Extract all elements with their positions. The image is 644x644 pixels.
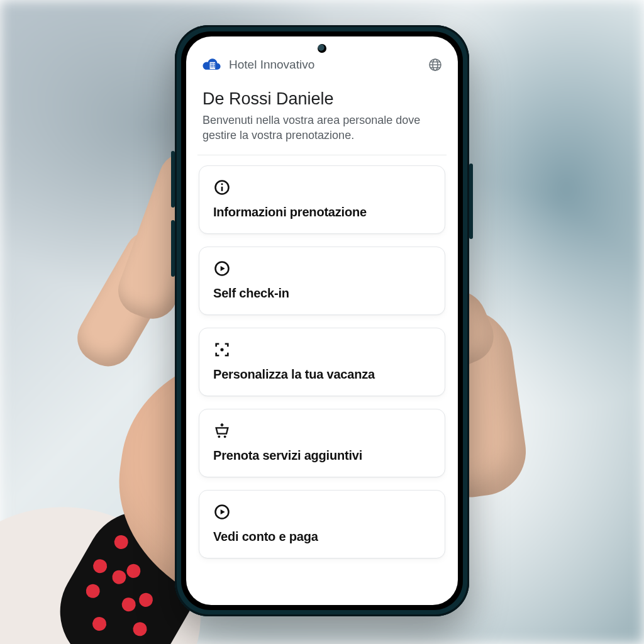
svg-point-18 bbox=[224, 435, 226, 438]
card-title: Informazioni prenotazione bbox=[213, 205, 431, 219]
svg-rect-5 bbox=[212, 65, 213, 66]
phone-screen: Hotel Innovativo De Rossi Daniele Benven… bbox=[186, 36, 458, 605]
card-extra-services[interactable]: Prenota servizi aggiuntivi bbox=[199, 409, 445, 477]
svg-point-16 bbox=[220, 348, 223, 351]
svg-point-14 bbox=[221, 183, 223, 185]
card-personalize[interactable]: Personalizza la tua vacanza bbox=[199, 328, 445, 396]
app-root: Hotel Innovativo De Rossi Daniele Benven… bbox=[186, 36, 458, 605]
top-bar: Hotel Innovativo bbox=[197, 55, 447, 79]
cloud-building-icon bbox=[201, 57, 223, 73]
hero-section: De Rossi Daniele Benvenuti nella vostra … bbox=[197, 79, 447, 155]
svg-rect-9 bbox=[214, 67, 215, 68]
card-booking-info[interactable]: Informazioni prenotazione bbox=[199, 165, 445, 234]
svg-rect-2 bbox=[212, 63, 213, 64]
card-title: Self check-in bbox=[213, 286, 431, 301]
add-cart-icon bbox=[213, 422, 231, 440]
phone-frame: Hotel Innovativo De Rossi Daniele Benven… bbox=[175, 25, 469, 616]
svg-rect-4 bbox=[211, 65, 212, 66]
user-name: De Rossi Daniele bbox=[203, 89, 441, 109]
svg-rect-6 bbox=[214, 65, 215, 66]
svg-rect-3 bbox=[214, 63, 215, 64]
play-circle-icon bbox=[213, 260, 231, 277]
center-focus-icon bbox=[213, 341, 231, 358]
brand-title: Hotel Innovativo bbox=[229, 58, 421, 72]
svg-rect-8 bbox=[212, 67, 213, 68]
card-bill-pay[interactable]: Vedi conto e paga bbox=[199, 490, 445, 558]
card-title: Personalizza la tua vacanza bbox=[213, 367, 431, 382]
card-title: Vedi conto e paga bbox=[213, 530, 431, 544]
card-self-checkin[interactable]: Self check-in bbox=[199, 247, 445, 315]
welcome-text: Benvenuti nella vostra area personale do… bbox=[203, 113, 441, 143]
card-title: Prenota servizi aggiuntivi bbox=[213, 448, 431, 463]
front-camera bbox=[318, 44, 326, 53]
svg-rect-7 bbox=[211, 67, 212, 68]
globe-icon[interactable] bbox=[428, 57, 443, 72]
info-icon bbox=[213, 179, 231, 196]
svg-point-17 bbox=[218, 435, 220, 438]
play-circle-icon bbox=[213, 503, 231, 521]
svg-rect-1 bbox=[211, 63, 212, 64]
card-list: Informazioni prenotazione Self check-in bbox=[197, 165, 447, 558]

* Instructions for the task *
Would you retype all the material above exactly, apart from its pictures?

* Written solution *
Extract all elements with their positions. The image is 644x644 pixels.
svg-point-18 bbox=[224, 435, 226, 438]
card-title: Informazioni prenotazione bbox=[213, 205, 431, 219]
svg-rect-5 bbox=[212, 65, 213, 66]
phone-screen: Hotel Innovativo De Rossi Daniele Benven… bbox=[186, 36, 458, 605]
card-extra-services[interactable]: Prenota servizi aggiuntivi bbox=[199, 409, 445, 477]
svg-point-16 bbox=[220, 348, 223, 351]
svg-point-14 bbox=[221, 183, 223, 185]
card-personalize[interactable]: Personalizza la tua vacanza bbox=[199, 328, 445, 396]
app-root: Hotel Innovativo De Rossi Daniele Benven… bbox=[186, 36, 458, 605]
top-bar: Hotel Innovativo bbox=[197, 55, 447, 79]
cloud-building-icon bbox=[201, 57, 223, 73]
hero-section: De Rossi Daniele Benvenuti nella vostra … bbox=[197, 79, 447, 155]
svg-rect-9 bbox=[214, 67, 215, 68]
card-booking-info[interactable]: Informazioni prenotazione bbox=[199, 165, 445, 234]
svg-rect-2 bbox=[212, 63, 213, 64]
card-title: Self check-in bbox=[213, 286, 431, 301]
add-cart-icon bbox=[213, 422, 231, 440]
phone-frame: Hotel Innovativo De Rossi Daniele Benven… bbox=[175, 25, 469, 616]
svg-rect-4 bbox=[211, 65, 212, 66]
user-name: De Rossi Daniele bbox=[203, 89, 441, 109]
svg-rect-6 bbox=[214, 65, 215, 66]
svg-rect-3 bbox=[214, 63, 215, 64]
play-circle-icon bbox=[213, 260, 231, 277]
center-focus-icon bbox=[213, 341, 231, 358]
brand-title: Hotel Innovativo bbox=[229, 58, 421, 72]
svg-rect-8 bbox=[212, 67, 213, 68]
card-bill-pay[interactable]: Vedi conto e paga bbox=[199, 490, 445, 558]
card-title: Personalizza la tua vacanza bbox=[213, 367, 431, 382]
card-title: Vedi conto e paga bbox=[213, 530, 431, 544]
card-self-checkin[interactable]: Self check-in bbox=[199, 247, 445, 315]
welcome-text: Benvenuti nella vostra area personale do… bbox=[203, 113, 441, 143]
card-title: Prenota servizi aggiuntivi bbox=[213, 448, 431, 463]
front-camera bbox=[318, 44, 326, 53]
svg-rect-7 bbox=[211, 67, 212, 68]
globe-icon[interactable] bbox=[428, 57, 443, 72]
info-icon bbox=[213, 179, 231, 196]
svg-point-17 bbox=[218, 435, 220, 438]
play-circle-icon bbox=[213, 503, 231, 521]
svg-rect-1 bbox=[211, 63, 212, 64]
card-list: Informazioni prenotazione Self check-in bbox=[197, 165, 447, 558]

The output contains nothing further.